▶ [TASK GOAL]
What you output must be the exact lines from the first line of the data through the one holding "dem med stjerner", with no pictures.
************
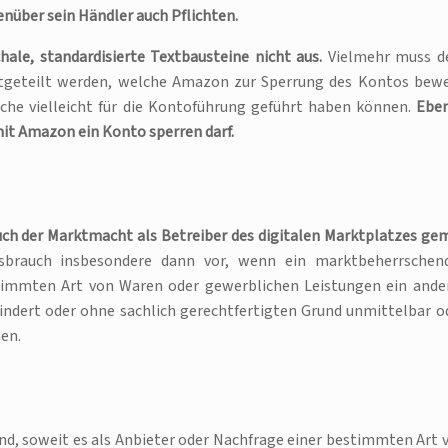
über sein Händler auch Pflichten.
ale, standardisierte Textbausteine nicht aus.
Vielmehr muss 
tgeteilt werden, welche Amazon zur Sperrung des Kontos bew
elche vielleicht für die Kontoführung geführt haben können.
Ebe
mit Amazon ein Konto sperren darf.
h der Marktmacht als Betreiber des digitalen Marktplatzes gem
sbrauch insbesondere dann vor, wenn ein marktbeherrschen
timmten Art von Waren oder gewerblichen Leistungen ein ande
ndert oder ohne sachlich gerechtfertigten Grund unmittelbar o
en.
d, soweit es als Anbieter oder Nachfrage einer bestimmten Art 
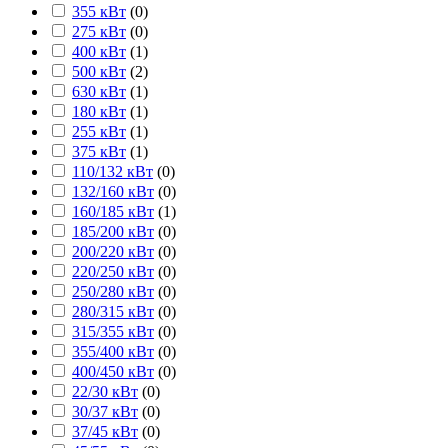
355 кВт
(
0
)
275 кВт
(
0
)
400 кВт
(
1
)
500 кВт
(
2
)
630 кВт
(
1
)
180 кВт
(
1
)
255 кВт
(
1
)
375 кВт
(
1
)
110/132 кВт
(
0
)
132/160 кВт
(
0
)
160/185 кВт
(
1
)
185/200 кВт
(
0
)
200/220 кВт
(
0
)
220/250 кВт
(
0
)
250/280 кВт
(
0
)
280/315 кВт
(
0
)
315/355 кВт
(
0
)
355/400 кВт
(
0
)
400/450 кВт
(
0
)
22/30 кВт
(
0
)
30/37 кВт
(
0
)
37/45 кВт
(
0
)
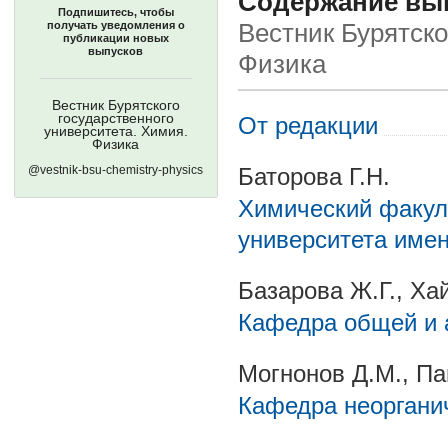
Содержание выпу
Подпишитесь, чтобы
получать уведомления о
Вестник Бурятско
публикации новых
выпусков
Физика
Вестник Бурятского
государственного
От редакции
университета. Химия.
Физика
@vestnik-bsu-chemistry-physics
Баторова Г.Н.
Химический факуль
университета име
Базарова Ж.Г., Хай
Кафедра общей и 
Могнонов Д.М., Па
Кафедра неорганич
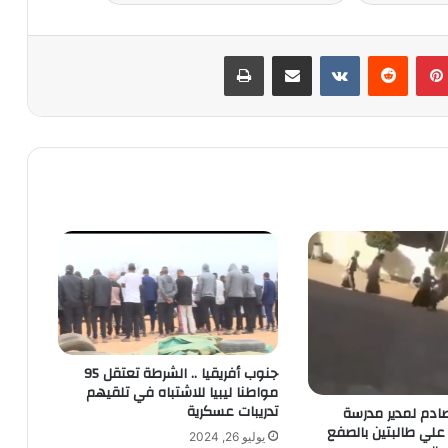
بينتيريست
‏Reddit
‏VKontakte
مشاركة عبر البريد
طباعة
جنوب أفريقيا .. الشرطة تعتقل 95
مواطنا ليبيا للاشتباه في تلقيهم
تدريبات عسكرية
صادم لمدير مدرسة
علي طالبتين بالصفع
يوليو 26, 2024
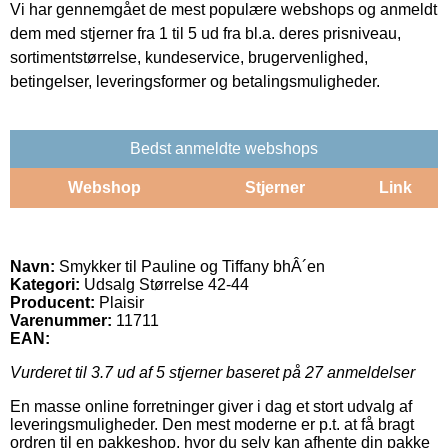
Vi har gennemgået de mest populære webshops og anmeldt
dem med stjerner fra 1 til 5 ud fra bl.a. deres prisniveau,
sortimentstørrelse, kundeservice, brugervenlighed,
betingelser, leveringsformer og betalingsmuligheder.
Bedst anmeldte webshops
Webshop
Stjerner
Link
Navn:
Smykker til Pauline og Tiffany bhÂ´en
Kategori:
Udsalg Størrelse 42-44
Producent:
Plaisir
Varenummer:
11711
EAN:
Vurderet til
3.7
ud af 5 stjerner baseret på
27
anmeldelser
En masse online forretninger giver i dag et stort udvalg af
leveringsmuligheder. Den mest moderne er p.t. at få bragt
ordren til en pakkeshop, hvor du selv kan afhente din pakke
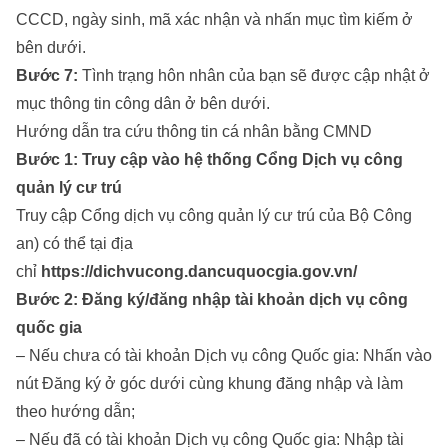
CCCD, ngày sinh, mã xác nhận và nhấn mục tìm kiếm ở
bên dưới.
Bước 7:
Tình trạng hôn nhân của bạn sẽ được cập nhật ở
mục thông tin công dân ở bên dưới.
Hướng dẫn tra cứu thông tin cá nhân bằng CMND
Bước 1: Truy cập vào hệ thống Cổng Dịch vụ công
quản lý cư trú
Truy cập Cổng dịch vụ công quản lý cư trú của Bộ Công
an) có thể tại địa
chỉ
https://dichvucong.dancuquocgia.gov.vn/
Bước 2: Đăng ký/đăng nhập tài khoản dịch vụ công
quốc gia
– Nếu chưa có tài khoản Dịch vụ công Quốc gia: Nhấn vào
nút Đăng ký ở góc dưới cùng khung đăng nhập và làm
theo hướng dẫn;
– Nếu đã có tài khoản Dịch vụ công Quốc gia: Nhập tài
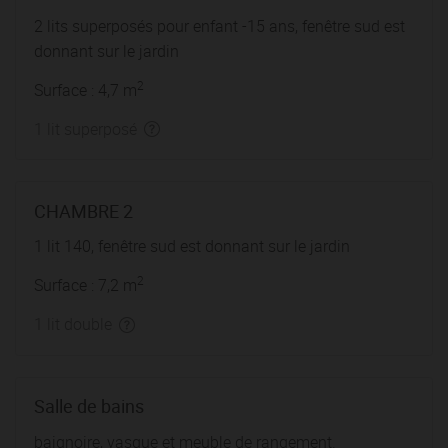
2 lits superposés pour enfant -15 ans, fenêtre sud est
donnant sur le jardin
2
Surface : 4,7 m
1 lit superposé
CHAMBRE 2
1 lit 140, fenêtre sud est donnant sur le jardin
2
Surface : 7,2 m
1 lit double
Salle de bains
baignoire, vasque et meuble de rangement.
************
▶ [TASK ANSWER]
über sein Händler auch Pflichten.
ale, standardisierte Textbausteine nicht aus.
Vielmehr muss 
tgeteilt werden, welche Amazon zur Sperrung des Kontos bew
elche vielleicht für die Kontoführung geführt haben können.
Ebe
mit Amazon ein Konto sperren darf.
h der Marktmacht als Betreiber des digitalen Marktplatzes gem
sbrauch insbesondere dann vor, wenn ein marktbeherrschen
timmten Art von Waren oder gewerblichen Leistungen ein ande
ndert oder ohne sachlich gerechtfertigten Grund unmittelbar o
en.
d, soweit es als Anbieter oder Nachfrage einer bestimmten Art 
355 кВт
(
0
)
275 кВт
(
0
)
400 кВт
(
1
)
500 кВт
(
2
)
630 кВт
(
1
)
180 кВт
(
1
)
255 кВт
(
1
)
375 кВт
(
1
)
110/132 кВт
(
0
)
132/160 кВт
(
0
)
160/185 кВт
(
1
)
185/200 кВт
(
0
)
200/220 кВт
(
0
)
220/250 кВт
(
0
)
250/280 кВт
(
0
)
280/315 кВт
(
0
)
315/355 кВт
(
0
)
355/400 кВт
(
0
)
400/450 кВт
(
0
)
22/30 кВт
(
0
)
30/37 кВт
(
0
)
37/45 кВт
(
0
)
Содержание выпу
Подпишитесь, чтобы
получать уведомления о
Вестник Бурятско
публикации новых
выпусков
Физика
Вестник Бурятского
государственного
От редакции
университета. Химия.
Физика
@vestnik-bsu-chemistry-physics
Баторова Г.Н.
Химический факуль
университета име
Базарова Ж.Г., Хай
Кафедра общей и 
Могнонов Д.М., Па
Кафедра неорганич
بينتيريست
‏Reddit
‏VKontakte
مشاركة عبر البريد
طباعة
جنوب أفريقيا .. الشرطة تعتقل 95
مواطنا ليبيا للاشتباه في تلقيهم
تدريبات عسكرية
صادم لمدير مدرسة
علي طالبتين بالصفع
يوليو 26, 2024
Vi har gennemgået de mest populære webshops og anmeldt
dem med stjerner fra 1 til 5 ud fra bl.a. deres prisniveau,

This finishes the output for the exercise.